*** Given data ***

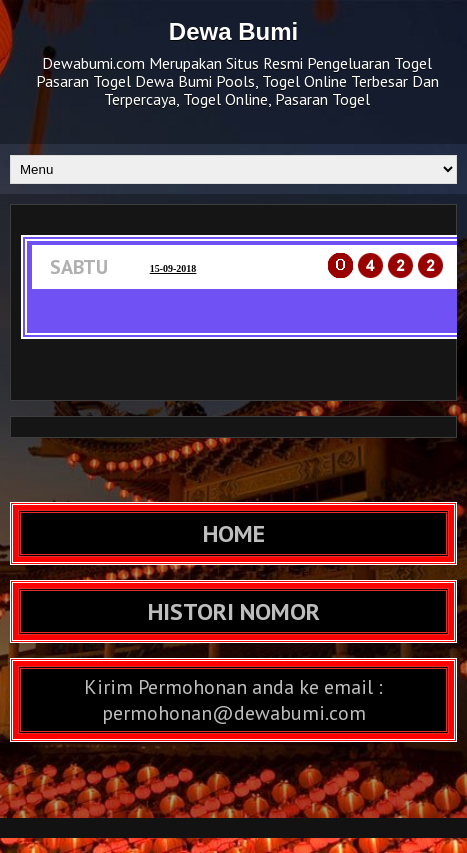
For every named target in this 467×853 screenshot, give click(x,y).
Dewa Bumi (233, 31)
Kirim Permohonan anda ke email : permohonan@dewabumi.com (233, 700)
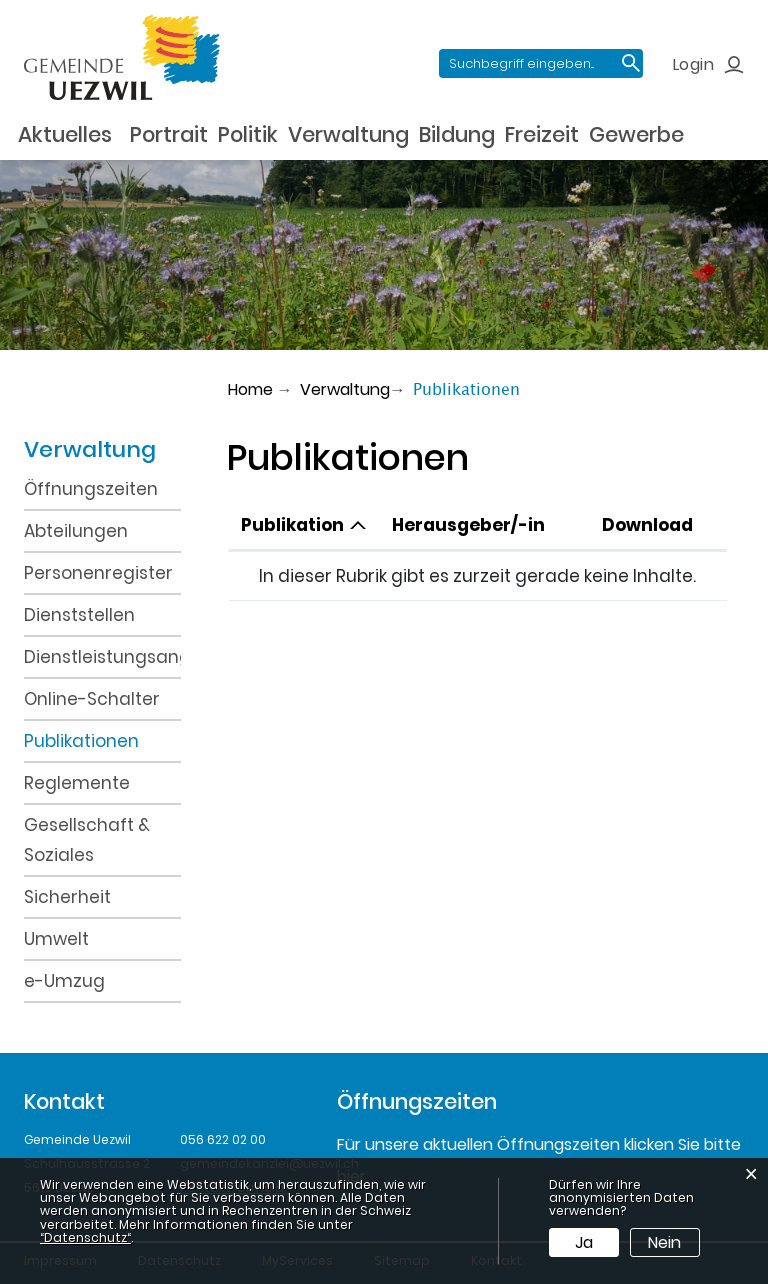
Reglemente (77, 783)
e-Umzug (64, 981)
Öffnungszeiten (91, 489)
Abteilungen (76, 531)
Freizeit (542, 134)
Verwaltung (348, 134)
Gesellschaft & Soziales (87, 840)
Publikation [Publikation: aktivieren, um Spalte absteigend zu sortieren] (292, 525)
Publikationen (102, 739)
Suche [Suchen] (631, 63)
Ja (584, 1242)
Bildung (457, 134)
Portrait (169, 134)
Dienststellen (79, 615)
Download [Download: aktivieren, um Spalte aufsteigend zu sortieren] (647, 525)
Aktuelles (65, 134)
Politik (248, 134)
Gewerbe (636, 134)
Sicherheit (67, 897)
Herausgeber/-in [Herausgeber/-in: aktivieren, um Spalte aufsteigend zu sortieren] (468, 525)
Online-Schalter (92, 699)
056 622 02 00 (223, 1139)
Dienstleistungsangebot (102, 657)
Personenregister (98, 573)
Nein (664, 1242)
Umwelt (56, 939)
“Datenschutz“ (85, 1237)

*** End of Given data ***
*** Given data ***

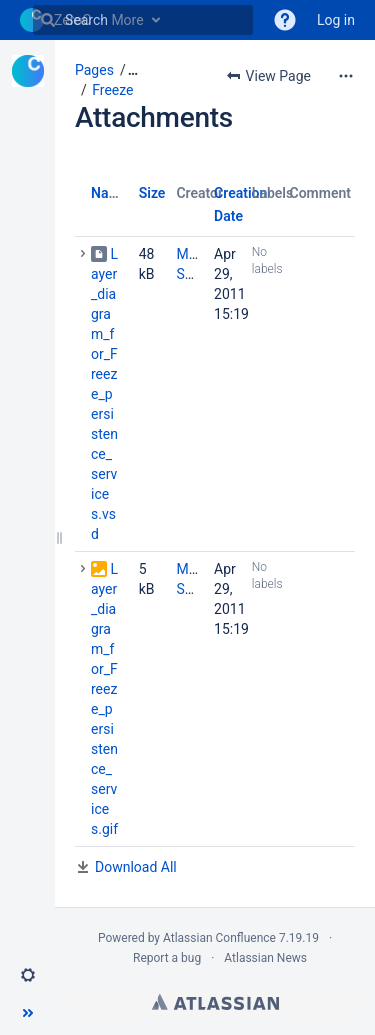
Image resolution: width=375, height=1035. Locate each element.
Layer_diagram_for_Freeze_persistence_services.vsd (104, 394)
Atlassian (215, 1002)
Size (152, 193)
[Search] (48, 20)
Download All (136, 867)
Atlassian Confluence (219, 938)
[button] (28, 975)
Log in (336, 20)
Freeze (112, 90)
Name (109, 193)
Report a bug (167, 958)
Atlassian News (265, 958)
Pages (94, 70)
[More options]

*** End of Given data ***

Exercise goal: Going through the entries above, count the lines that have the word "sortieren" and state that count alone.

Reply to the exercise: 3